While anchored off Gili Air (Lombok Indonesia)  with our son’s Jedd, Alex, Kye and two of their girlfriends, we had a visit from Jackie and her son Alexander. Jacqui was interested in filming a short video of us cooking up a storm on Thorfinn.  I hadn’t had time to think about what to cook and therefore had not shopped in Bali before we left. So, before I could decide what to cook, I had to look at what I had on the boat and then I had to go ashore to see what I could purchase on the small island of Gili Air. In the tiny village I found a shop selling some fresh produce and a very limited array of other supermarket goods. I choose some things I love to cook with – limes, ginger, garlic, chillies, galangal – while I gradually formulate an idea of what I would cook.

Shopping for chillies, lime, galangal etc.

Back on the Thorfinn I fine-tuned my proposed menu. When in Indonesia, do as the Indo’s… I decided to cook some Indonesian favourites. Ikan Bakar (grilled fish), sambal and sate ikan (fish satays).

So, while the boys enjoyed the swimming and snorkelling, and the girls chilled out on the sun-beds with a cocktail, Dwayne and I cooked and Jacqui filmed. It was a lot of fun and when it was ready the kids joined us on Thorfinn for a feast. As we sat around Jedd’s surfboard, which had become our makeshift table for the day, we enjoyed the sunset and the company of family and friends… and I think we all privately reflected on how lucky we were.

For the sates …

I grated one onion into a sieve over a bowl. Using a spoon I then pressed down on the grated onion to squeeze out the onion juice. I set aside the the grated onion for using in the peanut sauce.

To the onion juice I added…

  • 2 tablespoons soy sauce
  • 1 finely chopped garlic clove
  • 1 tablespoon of grated ginger
  • 2 teaspoon of palm sugar
  • 2 tablespoons of olive oil
  • 1 kg of marlin fillet

I mixed it well, covered and refrigerated it until I was ready to skewer the marlin to grill.

For the peanut dipping sauce…

In a small saucepan, I sautéed the reserved grated onion for two minutes with –

  • 1 Tablespoon of olive oil
  • 2 crushed garlic cloves
  • 1/2 teaspoon of sambal olek

I then added…

  • 3 teaspoons ground coriander
  • 1/2 teaspoon ground cumin
  • 1/4 teaspoon of ground turmeric
  • 1 Tablespoon of palm sugar

I stirred continually as I cooked for a minute and then added…

  • 1 1/4 cups coconut cream

I gently heated it until almost boiling, then removed the saucepan from the heat and stirred in…
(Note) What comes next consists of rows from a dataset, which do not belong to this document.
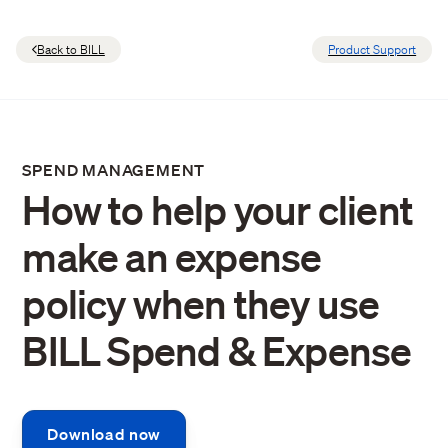
Back to BILL
Product Support
SPEND MANAGEMENT
How to help your client
make an expense
policy when they use
BILL Spend & Expense
Download now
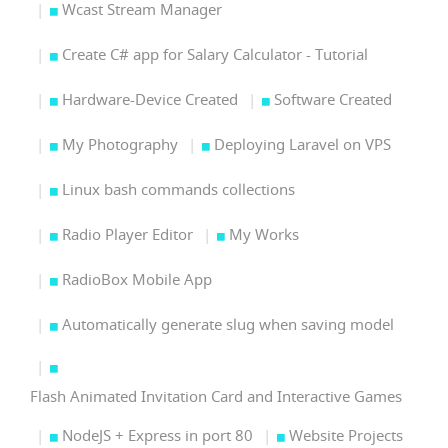
Wcast Stream Manager
Create C# app for Salary Calculator - Tutorial
Hardware-Device Created
Software Created
My Photography
Deploying Laravel on VPS
Linux bash commands collections
Radio Player Editor
My Works
RadioBox Mobile App
Automatically generate slug when saving model
Flash Animated Invitation Card and Interactive Games
NodeJS + Express in port 80
Website Projects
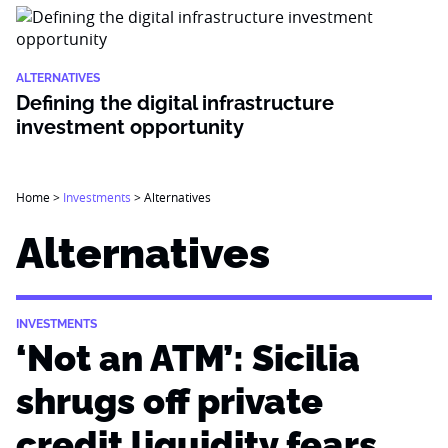
ALTERNATIVES
Defining the digital infrastructure
investment opportunity
Home
>
Investments
>
Alternatives
Alternatives
INVESTMENTS
‘Not an ATM’: Sicilia
shrugs off private
credit liquidity fears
  • 3 Tablespoons of peanut butter

Once the peanut butter was well blended I returned to a gentle heat and cooked for about 5 minutes while stirring and checking it often. (Add water if needed).

To serve

I skewered cubes of marlin onto small skewers and Dwayne cooked them on the BBQ. I then served them with the peanut sauce.

Sate Ikan served with peanut sauce on Jedd's surfboard!
Sate Ikan served with peanut sauce on Jedd’s surfboard!

I loved our Christmas on Gili Air!… and have welcomed the opportunity to reminisce about it. Hope you enjoy the recipe.

Christmas on Gili Air

Want to read about catching the marlin? Click on the photo below!

The Marlin

Sharing is caring! Why not pin this recipe so you can always find it!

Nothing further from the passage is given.